Assuming you're a Java guy, you know who is who in Java world, you know what's JEE, you wait for Java7, can tell why NetBeans sucks. You meet a Java friend and together whine about Maven, Eclipse, EJB, then have a beer and next day all again.
And now there are those .Net folks. What are they up to? One guy there was from company of approx. 200 Java engineers. Only his (10 person?) team does .Net there. Oh my, are this two groups talking with each other during a lunch? That's what I was wondering on my way there.
And the meeting was fun. At first look, just as I had passed a magic mirror with applied "s/Java/.Net/". About 10 people in the room (quite like on our Java group), tense air, two topics: S#arp Architecture and PowerPivot review. I especially liked S#arp because it's kind of framework. PowerPivot on the other hand is actually a tool, powerful and good to know about, but I'm not going to use it or work on anything similar in near future.
The first speaker, started with a little history background of web applications, then did quick breakdown of all S#arp parts and finally small demo of what it does.
S#arp, as it was said, is a bunch of nice tools glued together, adhering to common conventions. There's NHibernate, TweetSharp, NUnit, N4, jQuery and couple more Nthings that I don't remember. It's a generative approach, where you customize prefabricated templates to produce some C# code. Generated stuff uses bunch of custom code based on various popular small tools.

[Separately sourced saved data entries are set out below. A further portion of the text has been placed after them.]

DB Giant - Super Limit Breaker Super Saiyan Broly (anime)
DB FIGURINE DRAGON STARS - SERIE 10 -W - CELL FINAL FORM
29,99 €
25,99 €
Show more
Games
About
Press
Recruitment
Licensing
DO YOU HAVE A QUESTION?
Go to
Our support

So while you could basically do all of this by yourself, learn NUnit, N4, etc. etc., you can just focus on describing your model, and then get very basic unit tests, web application, data layer abtraction and something more with just one click.

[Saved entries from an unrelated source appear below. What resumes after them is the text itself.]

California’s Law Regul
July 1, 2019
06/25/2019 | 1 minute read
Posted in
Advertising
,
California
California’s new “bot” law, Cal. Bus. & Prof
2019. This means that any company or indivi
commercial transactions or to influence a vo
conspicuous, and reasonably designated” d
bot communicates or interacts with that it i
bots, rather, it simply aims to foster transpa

So I'd be interested to learn about Java solution, where you edit a model, and get ready web application. I know I can use EMF, to easily get running Eclipse application, it generates tests skeleton, can customize templates. But fundamental difference between EMF and S#arp is that in EMF you have to buy everything (validation, data persistence, etc.) from one source, whereas S#arp adapts to already existing technologies and is mere MVC integration layer. Second, standard EMF doesn't generate web apps. Third, some JEE folks just don't buy code generation and EMF so maybe there are more arguments which such non-JEE guy as me doesn't understand.
The other intersting observation was IDE. There's no problem, like we once had on Java meeting where speaker nearly refused to show example, because we had only Eclipse and he works on NetBeans. Everyone uses VisualStudio. And actually some of the mentioned small tools integrates with VS if you copy one or two dlls here and there.

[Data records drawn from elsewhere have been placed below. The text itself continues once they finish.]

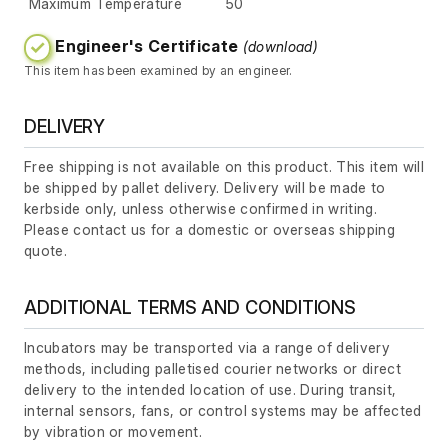
Maximum Temperature
50
Engineer's Certificate
(download)
This item has been examined by an engineer.
DELIVERY
Free shipping is not available on this product. This item will
be shipped by pallet delivery. Delivery will be made to
kerbside only, unless otherwise confirmed in writing.
Please contact us for a domestic or overseas shipping
quote.
ADDITIONAL TERMS AND CONDITIONS
Incubators may be transported via a range of delivery
methods, including palletised courier networks or direct
delivery to the intended location of use. During transit,
internal sensors, fans, or control systems may be affected
by vibration or movement.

It's pretty much like joining JEE knowledge, JEE tools, EMF Runtime and EMF tools to work together. You get EMF tooling to create a model and then generate a standard JEE application, adhering to conventions, best practices, etc. This is what tons of JEE developers could like. With little knowledge of patterns, conventions, practices they'd be quickly making standard JEE apps adhering to best practices, conventions and patterns.
That's just a highlight of the meeting compared vs. my little Java knowledge. But there were also many little differences in group governance, people motivation, focus on trends and so on. I encourage anyone to try this excercise and look thru the mirror too.
To MVC framework in Java: did you try Grails? It is not exactly Java but Groovy, but finally compiles to Bytecode. The minus is you don't have such wonderful editor as in VS (however you have Groovy - Eclipse) but you have web application, you can choose many source providers and have many plugins. And the framework is based on successful Ruby on Rails.